Вот из поселка вышел на гору старый, матерый казак Василий Матвеич. Там, среди сотни прочих, есть и его пригон, всех богаче, всех обширнее. Сегодня, как всегда, вышел он в короткой, с непомерно длинными рукавами киргизской копе и огромных высоких бутылах с кошемными чулками. Широкая копа обнимает его грузную фигуру, как прямую колоду, и даже узкий наборный ремень только въелся в толстую копу, не обрисовывая талии.
Если бы еще киргизский малахай, то, право, и вблизи можно было бы принять его за волостного бия или старшину. Но Василий Матвеич находит, что под малахаем ‘только вше поблажка’, и потому носит телячью шапку с аршинными, всегда повисшими ушами.
Солнце поднялось уже над крышами. Утро опять выдалось сухое и морозное, такое морозное, что слышно, как за речкой скрипят по дороге воза и тихо фыркают лошади.
Василий Матвеич напряженно смотрит в сторону своих пригонов. Заплывшие глазки его сильно слезятся от яркого света, но все же он ясно видит каждую мелочь, а если чего и не видит, так догадывается. Что это? Ну, так и есть! Приехали с сеном и бросили невыпряженных лошадей. Каждый раз одно и то же. Даже не видать никого.
— Собака! Самого бы в оглобли впятить. Чаи распивают, конечно.
Он осторожно шагнул вниз и вдруг часто-часто задергал ногами по крутому взвозу, едва удерживая тяжелое тело от падения…

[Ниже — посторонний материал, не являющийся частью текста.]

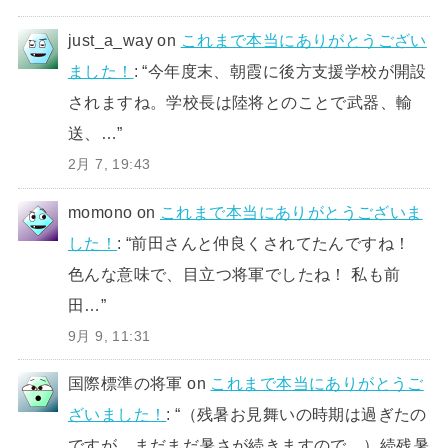
just_a_way
on
これまで本当にありがとうござい
ました！
: “
今年度末、朝霞に後方支援学校が開設
されますね。学校長は陸将とのことで武器、輸
送、…
”
2月 7, 19:43
momono
on
これまで本当にありがとうございま
した！
: “
前田さんと仲良くされてたんですね！
色んな意味で、目立つ将軍でしたね！ 私も前
田…
”
9月 9, 11:31
国際標準の将軍
on
これまで本当にありがとうご
ざいました！
: “
（残暑お見舞いの時期は過ぎたの
ですが、まだまだ暑さが続きますので、）続残暑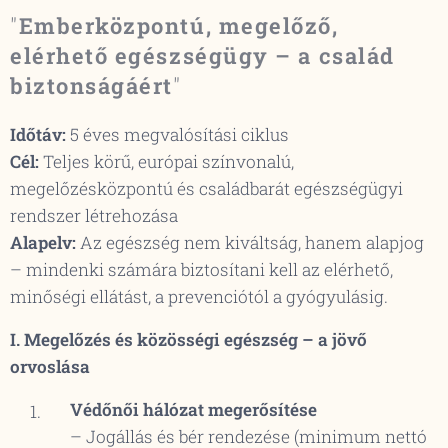
"
Emberközpontú, megelőző,
elérhető egészségügy – a család
biztonságáért
"
Időtáv:
5 éves megvalósítási ciklus
Cél:
Teljes körű, európai színvonalú,
megelőzésközpontú és családbarát egészségügyi
rendszer létrehozása
Alapelv:
Az egészség nem kiváltság, hanem alapjog
– mindenki számára biztosítani kell az elérhető,
minőségi ellátást, a prevenciótól a gyógyulásig.
I. Megelőzés és közösségi egészség – a jövő
orvoslása
Védőnői hálózat megerősítése
– Jogállás és bér rendezése (minimum nettó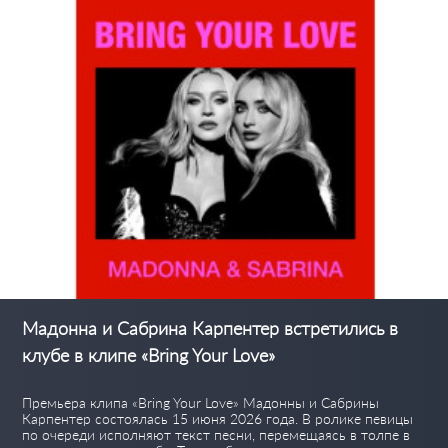
Мадонна и Сабрина Карпентер встретились в
клубе в клипе «Bring Your Love»
Премьера клипа «Bring Your Love» Мадонны и Сабрины
Карпентер состоялась 15 июня 2026 года. В ролике певицы
по очереди исполняют текст песни, перемещаясь в толпе в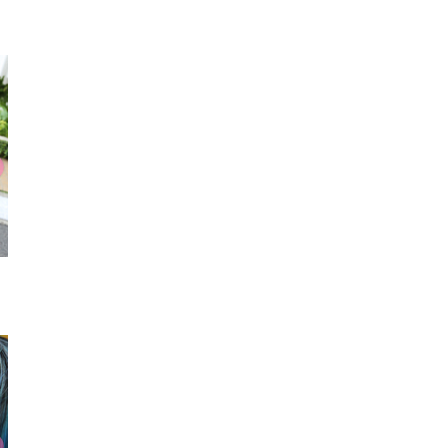
パーカ
リュック
リボ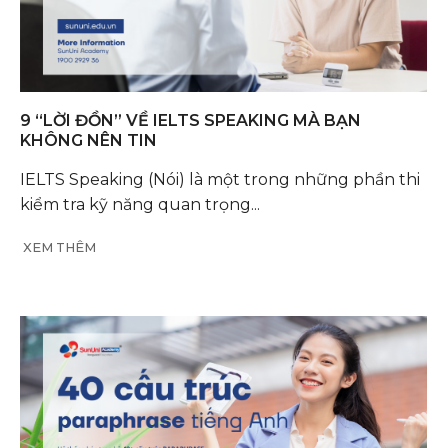
9 “LỜI ĐỒN” VỀ IELTS SPEAKING MÀ BẠN
KHÔNG NÊN TIN
IELTS Speaking (Nói) là một trong những phần thi
kiểm tra kỹ năng quan trọng...
XEM THÊM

Иса только что вышел на улицу. Заметив на горе хозяина, он крикнул в сторону избушки:
— Эй, вы! Сено метать!.. Идет тот… Эй, Василий идет!
Иса был не больше, как работник, но здесь он чувствовал себя хозяином. Он знал себе цену. Знал, что на стороне Василий Матвеич не нахвалится его, Исишкиной, честностью и хозяйственностью, хотя в глаза и ругает чуть ли не каждый день мошенником и вором. Но Исишка так привык к хозяйской ругани, что самые тяжелые слова производят на него такое же впечатление, как и падающий снег. Исишка не молчит, нет, глотка у него такая, что бывает слышно и в поселке. Вот только ругаться он не может по-хозяйски, не умеет подбирать так быстро скверно-едкие слова. И любо же бывает соседям, когда они начинают переругиваться через весь пригон! Хозяин бегает, махает руками и ругается так, что, кажется, от одной ругани убежал бы, куда глаза глядят, а Исишка визгливо вторит ему из стайки или сеновала и нарочно кричит, чтобы слышали, все луговские джетаки [джетак — по-казахски пролетарий]. Доходит до того, что он начинает гнать хозяина с пригона. Но, уставши от крику, Василий Матвеич неожиданно обрывает поток слов. Сейчас же замолкает и Исишка. А минуту спустя оба старых воробья, как любит говорить Василий Матвеич, уже мирно беседуют посреди пригона, вместе вырешая вопрос, как бы выгоднее сбыть плохую партию бычков. Это так понятно: их соединяет тридцать лет совместной жизни. Отцы их жили тоже вместе, а когда Василий Матвеич, женившись, отделился, отец отдал ему со скотом и Ису.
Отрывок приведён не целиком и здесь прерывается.